───── Data shown
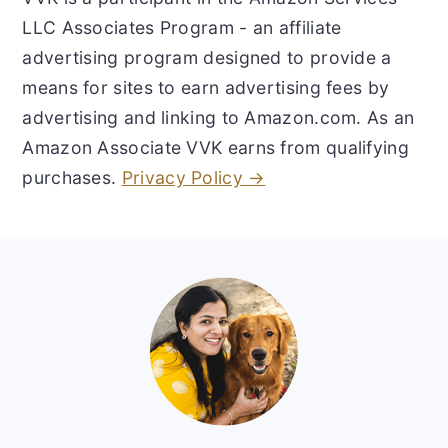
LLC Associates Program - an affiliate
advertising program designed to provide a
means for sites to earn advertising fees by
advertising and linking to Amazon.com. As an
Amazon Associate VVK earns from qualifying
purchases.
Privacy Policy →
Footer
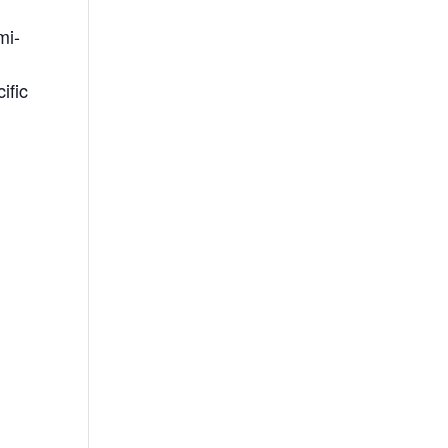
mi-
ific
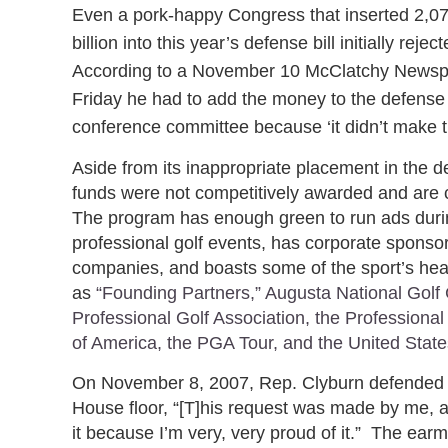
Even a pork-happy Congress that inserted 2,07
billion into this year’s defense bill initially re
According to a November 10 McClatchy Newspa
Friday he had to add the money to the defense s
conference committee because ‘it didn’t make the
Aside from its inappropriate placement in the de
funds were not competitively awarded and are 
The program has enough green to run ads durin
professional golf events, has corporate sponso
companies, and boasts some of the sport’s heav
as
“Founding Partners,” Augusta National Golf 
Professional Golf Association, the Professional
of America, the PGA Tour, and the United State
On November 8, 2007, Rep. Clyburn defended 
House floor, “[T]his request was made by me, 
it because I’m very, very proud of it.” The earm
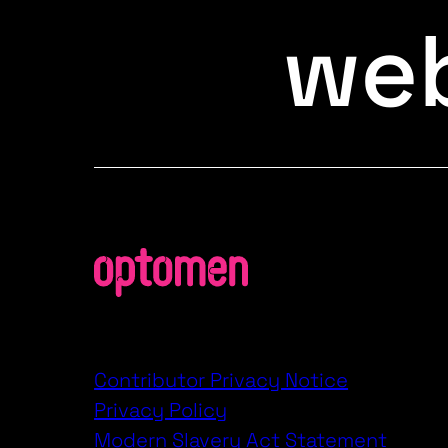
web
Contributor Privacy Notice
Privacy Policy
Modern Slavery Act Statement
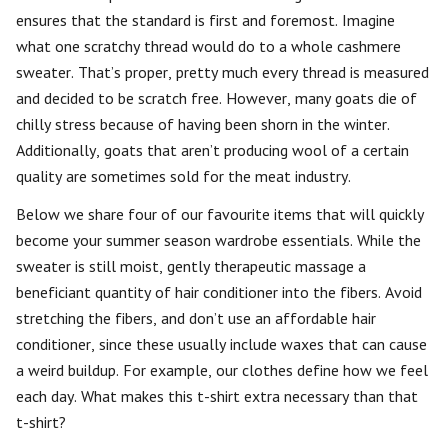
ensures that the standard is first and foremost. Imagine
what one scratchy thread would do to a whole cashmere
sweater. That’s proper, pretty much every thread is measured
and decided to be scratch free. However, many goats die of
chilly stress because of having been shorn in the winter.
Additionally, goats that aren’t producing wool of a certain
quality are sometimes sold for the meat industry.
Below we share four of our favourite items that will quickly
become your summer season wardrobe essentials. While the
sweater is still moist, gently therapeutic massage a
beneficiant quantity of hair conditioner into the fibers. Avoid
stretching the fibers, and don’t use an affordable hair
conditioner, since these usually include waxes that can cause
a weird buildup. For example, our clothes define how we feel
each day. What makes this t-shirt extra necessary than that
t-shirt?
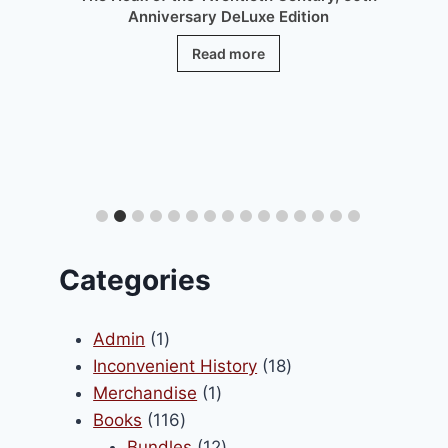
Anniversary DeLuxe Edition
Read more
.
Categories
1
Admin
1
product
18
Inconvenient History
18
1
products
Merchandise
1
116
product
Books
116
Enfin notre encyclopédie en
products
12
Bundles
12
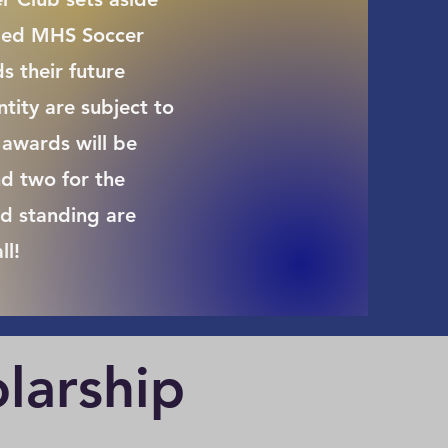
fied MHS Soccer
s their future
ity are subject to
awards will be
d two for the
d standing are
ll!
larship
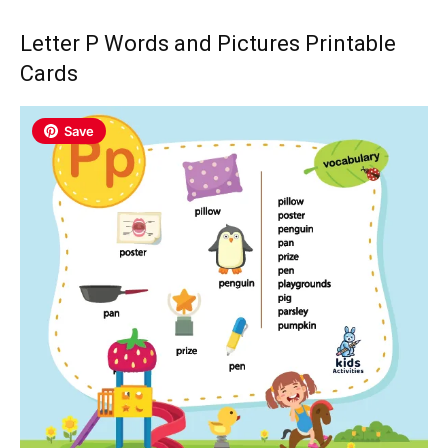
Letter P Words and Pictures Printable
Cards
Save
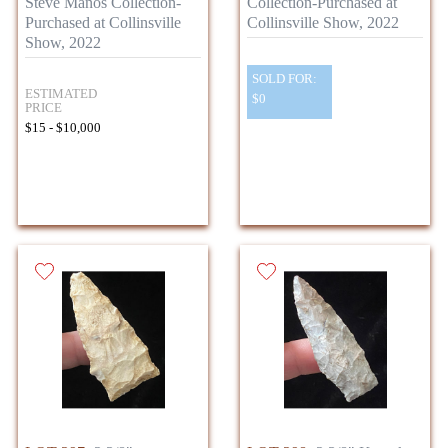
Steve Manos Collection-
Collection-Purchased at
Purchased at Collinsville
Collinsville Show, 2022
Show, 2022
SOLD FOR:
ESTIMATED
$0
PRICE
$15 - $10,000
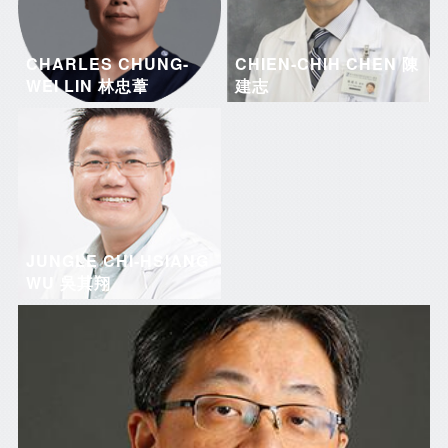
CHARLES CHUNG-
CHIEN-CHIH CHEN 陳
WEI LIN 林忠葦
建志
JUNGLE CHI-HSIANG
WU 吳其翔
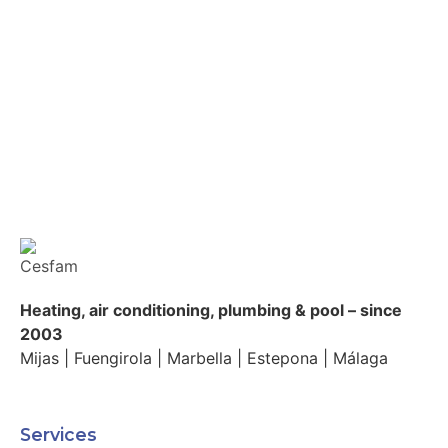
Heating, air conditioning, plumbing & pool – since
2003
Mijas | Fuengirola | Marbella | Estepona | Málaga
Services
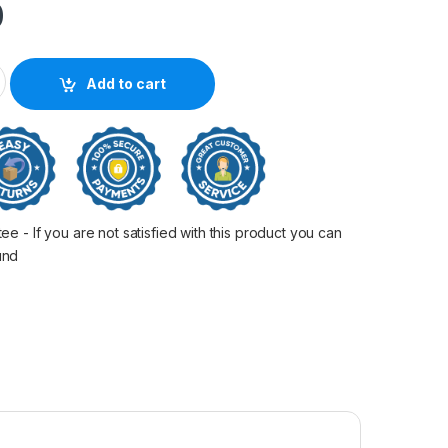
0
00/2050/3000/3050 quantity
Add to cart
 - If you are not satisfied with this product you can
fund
──────────
───── Data shown
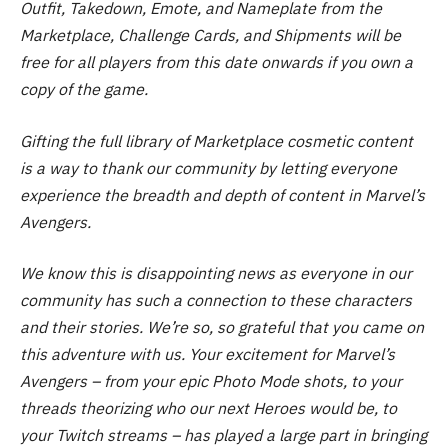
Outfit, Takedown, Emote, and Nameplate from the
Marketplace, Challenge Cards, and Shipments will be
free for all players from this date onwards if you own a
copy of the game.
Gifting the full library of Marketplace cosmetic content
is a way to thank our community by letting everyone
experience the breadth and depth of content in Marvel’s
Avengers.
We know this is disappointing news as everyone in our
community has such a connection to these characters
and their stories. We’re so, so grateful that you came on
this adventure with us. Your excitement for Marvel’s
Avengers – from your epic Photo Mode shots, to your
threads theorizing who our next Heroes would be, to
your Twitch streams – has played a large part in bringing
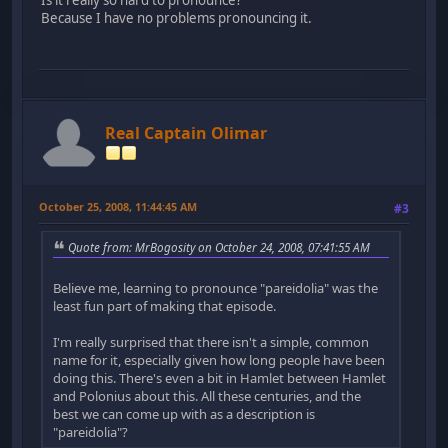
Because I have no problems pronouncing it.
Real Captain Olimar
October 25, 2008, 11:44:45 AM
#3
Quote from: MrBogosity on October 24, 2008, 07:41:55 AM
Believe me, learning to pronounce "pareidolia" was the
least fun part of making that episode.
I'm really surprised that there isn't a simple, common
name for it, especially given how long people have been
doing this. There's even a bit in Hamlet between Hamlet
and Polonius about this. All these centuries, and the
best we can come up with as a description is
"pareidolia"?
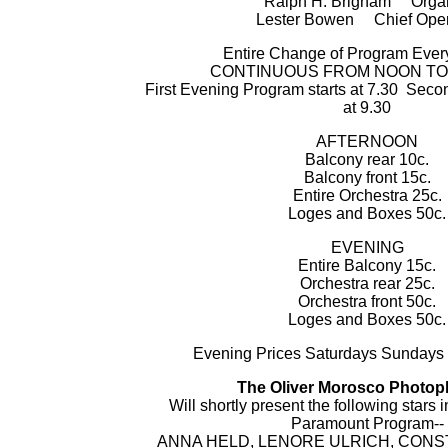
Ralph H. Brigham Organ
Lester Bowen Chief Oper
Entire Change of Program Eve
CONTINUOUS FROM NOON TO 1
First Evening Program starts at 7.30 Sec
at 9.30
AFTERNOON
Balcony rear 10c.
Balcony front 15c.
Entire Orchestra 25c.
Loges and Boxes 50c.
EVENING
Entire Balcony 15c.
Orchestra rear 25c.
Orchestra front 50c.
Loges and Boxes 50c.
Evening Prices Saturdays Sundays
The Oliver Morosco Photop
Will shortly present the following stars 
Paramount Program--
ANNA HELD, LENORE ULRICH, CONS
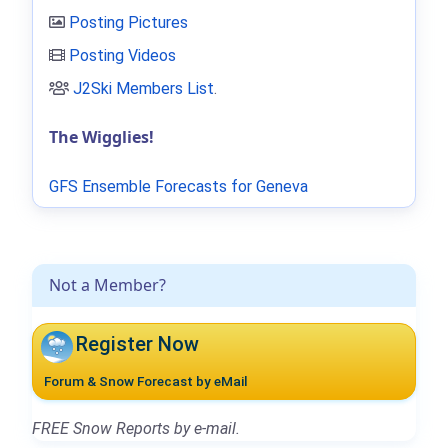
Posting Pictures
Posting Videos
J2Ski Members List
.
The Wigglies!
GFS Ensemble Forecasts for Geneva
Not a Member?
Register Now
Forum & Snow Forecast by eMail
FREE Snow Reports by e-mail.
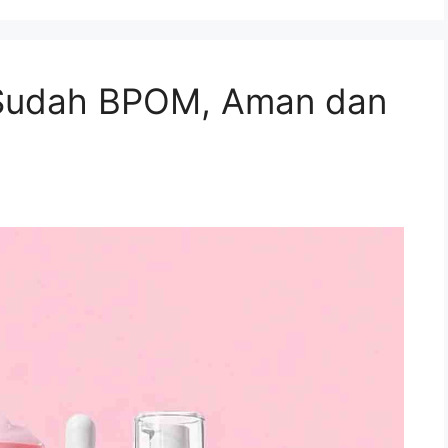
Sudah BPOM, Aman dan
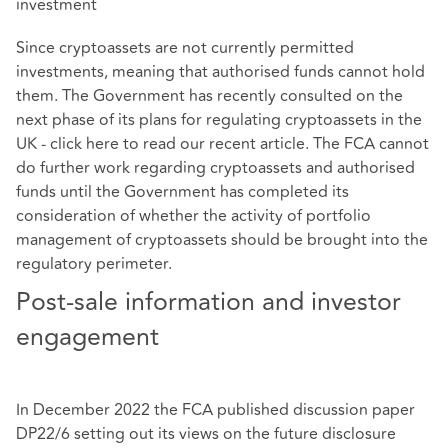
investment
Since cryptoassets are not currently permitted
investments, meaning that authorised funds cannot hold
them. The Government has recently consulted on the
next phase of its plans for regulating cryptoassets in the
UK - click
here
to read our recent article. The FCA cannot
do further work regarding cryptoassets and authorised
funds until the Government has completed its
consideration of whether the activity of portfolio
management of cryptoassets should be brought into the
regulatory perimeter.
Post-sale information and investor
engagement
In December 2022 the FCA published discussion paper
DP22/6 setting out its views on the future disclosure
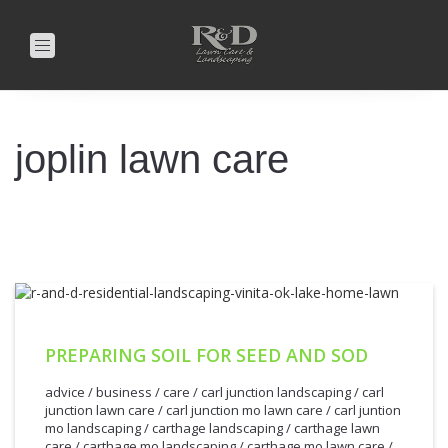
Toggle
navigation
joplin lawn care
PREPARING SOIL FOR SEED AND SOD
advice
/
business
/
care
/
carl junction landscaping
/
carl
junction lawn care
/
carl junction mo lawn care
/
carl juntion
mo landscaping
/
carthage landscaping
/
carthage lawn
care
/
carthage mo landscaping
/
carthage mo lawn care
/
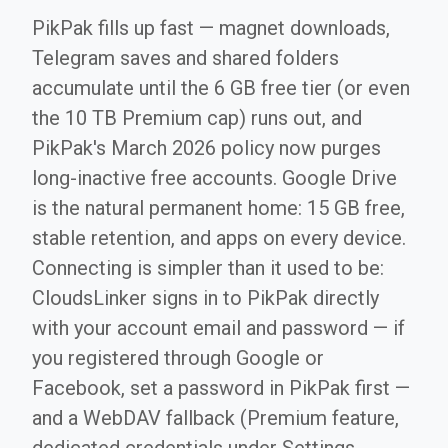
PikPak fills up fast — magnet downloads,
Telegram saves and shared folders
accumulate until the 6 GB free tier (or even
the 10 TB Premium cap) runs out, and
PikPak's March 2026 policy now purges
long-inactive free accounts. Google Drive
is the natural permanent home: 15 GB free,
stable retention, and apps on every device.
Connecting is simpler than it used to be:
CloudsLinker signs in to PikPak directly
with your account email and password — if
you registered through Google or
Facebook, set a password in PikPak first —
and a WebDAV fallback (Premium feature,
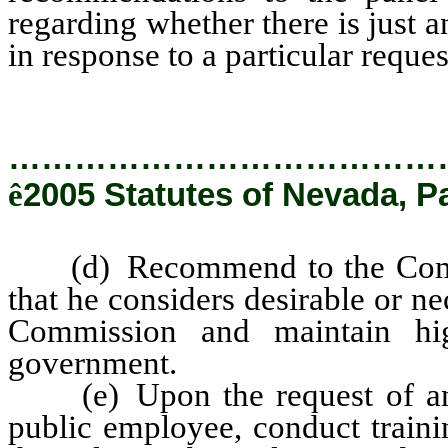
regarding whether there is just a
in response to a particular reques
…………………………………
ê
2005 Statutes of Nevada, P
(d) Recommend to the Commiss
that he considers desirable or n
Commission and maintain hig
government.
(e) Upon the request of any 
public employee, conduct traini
──────────
───── Data shown
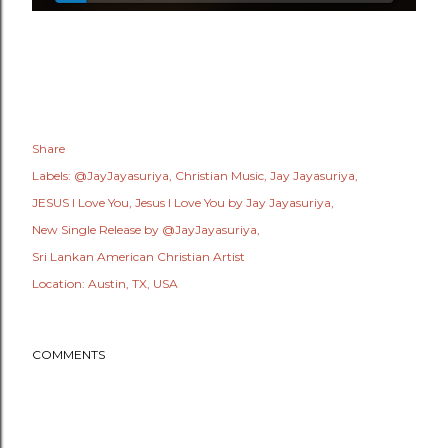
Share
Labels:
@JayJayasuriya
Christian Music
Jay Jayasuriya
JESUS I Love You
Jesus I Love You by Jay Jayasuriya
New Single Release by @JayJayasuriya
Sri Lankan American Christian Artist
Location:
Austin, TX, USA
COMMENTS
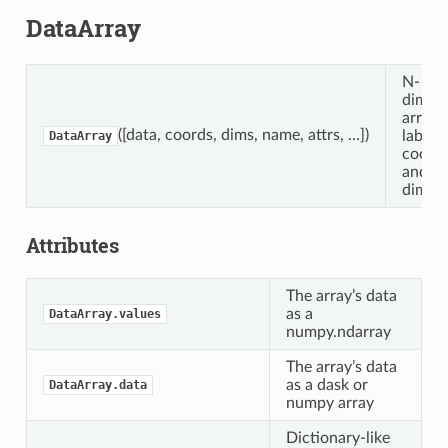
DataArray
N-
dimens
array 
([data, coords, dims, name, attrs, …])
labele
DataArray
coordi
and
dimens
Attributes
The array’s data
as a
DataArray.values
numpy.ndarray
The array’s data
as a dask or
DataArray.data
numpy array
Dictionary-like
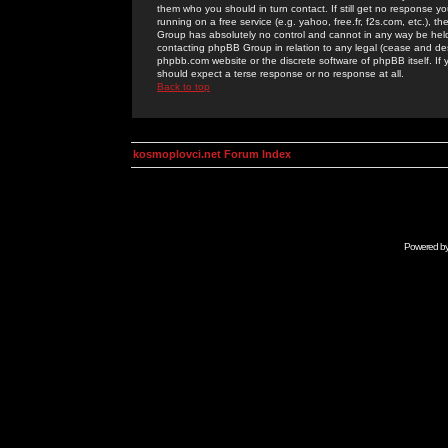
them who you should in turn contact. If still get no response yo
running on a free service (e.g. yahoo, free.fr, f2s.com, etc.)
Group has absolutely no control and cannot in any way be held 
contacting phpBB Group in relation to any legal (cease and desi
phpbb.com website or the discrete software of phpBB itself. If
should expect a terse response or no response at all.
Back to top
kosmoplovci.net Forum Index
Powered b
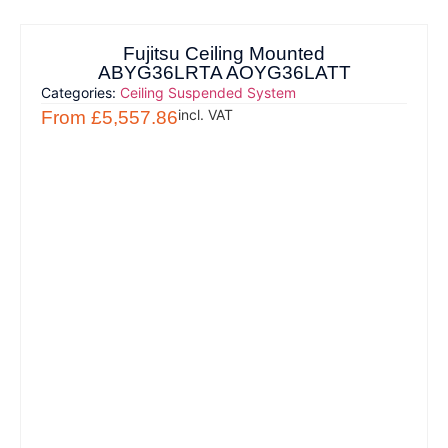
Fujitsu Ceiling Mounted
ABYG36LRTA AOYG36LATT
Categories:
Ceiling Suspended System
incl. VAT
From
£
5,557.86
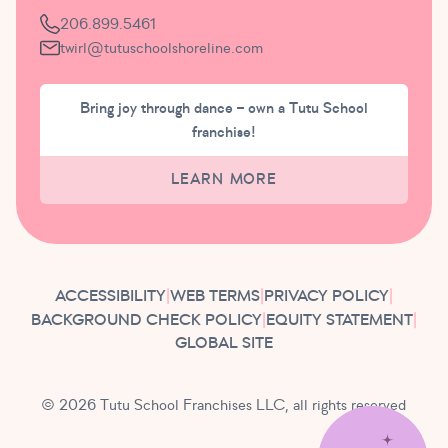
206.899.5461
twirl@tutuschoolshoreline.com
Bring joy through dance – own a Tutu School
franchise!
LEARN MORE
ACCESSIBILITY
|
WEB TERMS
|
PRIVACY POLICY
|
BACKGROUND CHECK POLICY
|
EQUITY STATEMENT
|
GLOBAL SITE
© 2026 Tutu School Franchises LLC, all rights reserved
──────────
#### Task description:
Your reply is to be the number of lines above in which the word "rear" appears, and nothing else.

#### Your solution:
2